Hay algunas comarcas gallegas que apenas tienen zonas vedadas a la pesca fluvial, cuya temporada comenzó el domingo con capturas aceptables en la comarca. Acaso, las derivadas de espacios naturales protegidos, como Barbanza, en el entorno de Corrubedo. Dicho de otro modo: ríos abiertos, con las lógicas salvedades de los cotos, donde se fijan días, capturas por persona y tallas de las truchas, pero en las que se puede pescar. En la Costa da Morte no se puede decir lo mismo, ya que hay algo más de 10 kilómetros de ríos donde está prohibido echar la caña, más o menos como la temporada pasada.
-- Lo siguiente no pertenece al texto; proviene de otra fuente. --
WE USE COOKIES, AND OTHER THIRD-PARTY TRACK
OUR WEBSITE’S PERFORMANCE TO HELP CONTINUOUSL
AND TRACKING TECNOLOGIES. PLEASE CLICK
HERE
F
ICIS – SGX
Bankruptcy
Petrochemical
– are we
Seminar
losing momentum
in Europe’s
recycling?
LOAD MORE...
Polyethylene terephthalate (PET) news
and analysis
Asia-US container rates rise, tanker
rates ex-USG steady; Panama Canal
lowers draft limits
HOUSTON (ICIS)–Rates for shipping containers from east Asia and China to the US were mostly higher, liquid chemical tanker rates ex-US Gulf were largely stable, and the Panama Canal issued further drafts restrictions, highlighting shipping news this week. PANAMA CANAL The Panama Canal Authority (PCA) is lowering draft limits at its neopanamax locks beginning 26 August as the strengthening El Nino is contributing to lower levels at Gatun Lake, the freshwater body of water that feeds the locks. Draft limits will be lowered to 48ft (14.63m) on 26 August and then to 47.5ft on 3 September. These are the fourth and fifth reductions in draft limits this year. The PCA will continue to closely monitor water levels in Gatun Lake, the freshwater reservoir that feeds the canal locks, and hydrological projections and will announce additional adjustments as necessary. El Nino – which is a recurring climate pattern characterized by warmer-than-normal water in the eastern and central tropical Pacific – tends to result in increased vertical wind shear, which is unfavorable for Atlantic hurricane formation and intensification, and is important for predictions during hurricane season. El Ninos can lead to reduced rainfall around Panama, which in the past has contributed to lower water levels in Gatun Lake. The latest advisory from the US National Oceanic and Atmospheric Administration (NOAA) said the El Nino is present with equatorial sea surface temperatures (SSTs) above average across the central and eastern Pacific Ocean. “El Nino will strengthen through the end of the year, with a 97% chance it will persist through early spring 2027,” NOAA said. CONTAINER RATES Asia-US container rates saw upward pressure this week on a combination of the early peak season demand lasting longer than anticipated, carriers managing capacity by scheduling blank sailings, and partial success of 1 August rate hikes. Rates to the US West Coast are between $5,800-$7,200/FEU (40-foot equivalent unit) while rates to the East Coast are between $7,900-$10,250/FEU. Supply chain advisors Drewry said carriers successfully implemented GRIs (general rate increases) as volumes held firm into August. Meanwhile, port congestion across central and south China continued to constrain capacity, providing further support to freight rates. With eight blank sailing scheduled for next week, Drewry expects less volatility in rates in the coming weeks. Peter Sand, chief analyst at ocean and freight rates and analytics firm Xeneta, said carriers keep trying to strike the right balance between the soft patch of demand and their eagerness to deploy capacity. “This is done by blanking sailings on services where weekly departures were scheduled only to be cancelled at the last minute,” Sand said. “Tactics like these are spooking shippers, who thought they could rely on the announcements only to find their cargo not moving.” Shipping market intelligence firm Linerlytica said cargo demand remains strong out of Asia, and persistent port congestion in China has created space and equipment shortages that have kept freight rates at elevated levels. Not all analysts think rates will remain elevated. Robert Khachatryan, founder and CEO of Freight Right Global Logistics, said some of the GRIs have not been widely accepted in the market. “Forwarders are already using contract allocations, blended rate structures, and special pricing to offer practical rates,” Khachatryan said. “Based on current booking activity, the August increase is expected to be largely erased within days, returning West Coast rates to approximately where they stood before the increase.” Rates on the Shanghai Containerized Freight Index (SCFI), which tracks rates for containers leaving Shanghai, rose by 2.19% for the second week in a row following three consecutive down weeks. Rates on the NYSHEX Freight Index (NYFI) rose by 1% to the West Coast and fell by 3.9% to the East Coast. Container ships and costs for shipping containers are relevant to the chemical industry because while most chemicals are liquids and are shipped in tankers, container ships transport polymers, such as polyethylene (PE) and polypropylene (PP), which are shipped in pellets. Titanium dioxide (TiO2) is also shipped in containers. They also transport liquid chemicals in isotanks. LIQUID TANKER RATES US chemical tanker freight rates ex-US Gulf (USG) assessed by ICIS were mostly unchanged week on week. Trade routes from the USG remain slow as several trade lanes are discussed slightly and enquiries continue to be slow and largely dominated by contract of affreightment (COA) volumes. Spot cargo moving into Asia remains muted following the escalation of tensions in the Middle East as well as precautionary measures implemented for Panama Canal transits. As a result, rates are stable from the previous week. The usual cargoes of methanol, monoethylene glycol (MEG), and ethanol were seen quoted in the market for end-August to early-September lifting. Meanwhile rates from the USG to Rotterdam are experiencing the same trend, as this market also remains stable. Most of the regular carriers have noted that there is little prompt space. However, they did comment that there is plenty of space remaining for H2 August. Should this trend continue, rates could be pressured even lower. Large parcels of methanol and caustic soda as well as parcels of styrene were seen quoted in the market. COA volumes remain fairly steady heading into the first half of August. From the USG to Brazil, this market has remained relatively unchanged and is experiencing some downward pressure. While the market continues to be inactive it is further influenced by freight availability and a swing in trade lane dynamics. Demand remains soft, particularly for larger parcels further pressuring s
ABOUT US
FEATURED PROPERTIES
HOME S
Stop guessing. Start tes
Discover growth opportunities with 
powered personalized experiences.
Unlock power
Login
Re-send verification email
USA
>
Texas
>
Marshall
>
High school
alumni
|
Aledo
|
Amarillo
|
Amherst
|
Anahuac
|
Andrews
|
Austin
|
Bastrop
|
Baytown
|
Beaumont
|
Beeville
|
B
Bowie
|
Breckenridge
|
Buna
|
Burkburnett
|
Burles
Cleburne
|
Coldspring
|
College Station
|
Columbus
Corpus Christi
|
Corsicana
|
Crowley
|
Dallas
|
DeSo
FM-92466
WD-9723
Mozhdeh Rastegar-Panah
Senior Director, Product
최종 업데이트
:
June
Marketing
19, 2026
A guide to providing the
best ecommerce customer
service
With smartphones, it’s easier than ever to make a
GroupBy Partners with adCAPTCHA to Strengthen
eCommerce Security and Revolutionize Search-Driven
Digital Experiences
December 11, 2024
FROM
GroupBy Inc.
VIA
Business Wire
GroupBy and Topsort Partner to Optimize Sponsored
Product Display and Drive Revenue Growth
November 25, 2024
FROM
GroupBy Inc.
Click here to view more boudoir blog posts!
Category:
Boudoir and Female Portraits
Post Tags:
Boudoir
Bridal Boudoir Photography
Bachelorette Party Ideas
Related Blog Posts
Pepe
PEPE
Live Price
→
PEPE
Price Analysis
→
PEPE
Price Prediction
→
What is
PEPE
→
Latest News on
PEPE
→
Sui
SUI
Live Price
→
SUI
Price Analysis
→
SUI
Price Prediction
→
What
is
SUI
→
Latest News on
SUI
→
Por una parte, en tres tramos del Anllóns: entre la Ponte dos Lameiros, 700 metros arriba del área recreativa de Gabenlle, y la Ponte do Formigueiro, en ambos casos en A Laracha, un tramo de casi tres kilómetros. El más largo está en el río Grande, entre el puente de piedra de A Casa do Muíño, en Vimianzo, hasta la desembocadura del Rego de Cruz da Canle, en la parte superior del coto de A Ponte do Porto: son 6.200 metros. Tampoco se puede pescar en el Rego de Quenxe, afluente del Anllóns, desde el cruce con la AC-552, entre O Chamusco y A Telleira, hasta el puente de la misma carretera que conduce a la iglesia de Cabovilaño, siempre en el municipio larachés. Son unos 300 metros.

Pocos cambios

Las zonas acotadas suman 34,4 kilómetros, también con escasas variaciones frente al año pasado. Ahí sí se puede pescar, pero cumpliendo determinada condiciones, y con permiso. Hace falta tenerlo muy claro, porque los requisitos son amplios. Por ejemplo, en los 4,2 kilómetros del río Anllóns que van desde el puente de O Formigueiro hasta el de Ponte Pereiro, en ambos casos en A Laracha, los martes se pueden optar por capturar truchas o pescar sin muerte; los miércoles, igual; los jueves, solo sin muerte; los viernes, las dos modalidades; y los sábados, domingos y festivos, igual. Tampoco podrán ir muchos pescadores: los días laborables, cuatro, y sábados domingos y festivos, ocho. La dimensión mínima de la trucha debe ser de 19 centímetros, y no más de 6 por cada pescador y día. En el de A Ponte do Porto (algo más de 3 kilómetros) las condiciones son muy distintas: se prima la pesca del reo, el número máximo de permisos es de diez, los ejemplares deben tener un mínimo de 21 centímetros y cada pescador solo puede llevarse tres. El coto más grande es el de Baio, con nueve kilómetros, y 5,8 en Carballo.

Las zonas de pesca sin muerte (lo que se captura se devuelve al agua) sí que van a más. Solo el Anllóns tiene 7,3 kilómetros, incluidos los 2,4 de todo el centro. Y también en Ponteceso y A Laracha. En Vimianzo y en la presa de Santa Uxía, en Dumbría, ocurre lo mismo, con tramos también importantes.